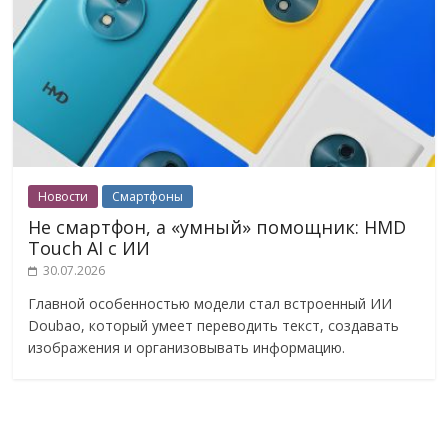
Новости
Смартфоны
Не смартфон, а «умный» помощник: HMD
Touch AI с ИИ
30.07.2026
Главной особенностью модели стал встроенный ИИ
Doubao, который умеет переводить текст, создавать
изображения и организовывать информацию.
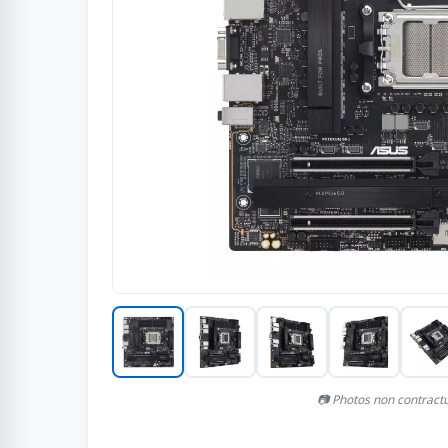
📷 Photos non contract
************
● Exercise details
Retype the lines exactly as they appear, beginning with the line that contains "Главной особенностью модели" and ending with the final line of the entries, and omit the pictures.

● Completed exercise
Главной особенностью модели стал встроенный ИИ
Doubao, который умеет переводить текст, создавать
изображения и организовывать информацию.
📷 Photos non contract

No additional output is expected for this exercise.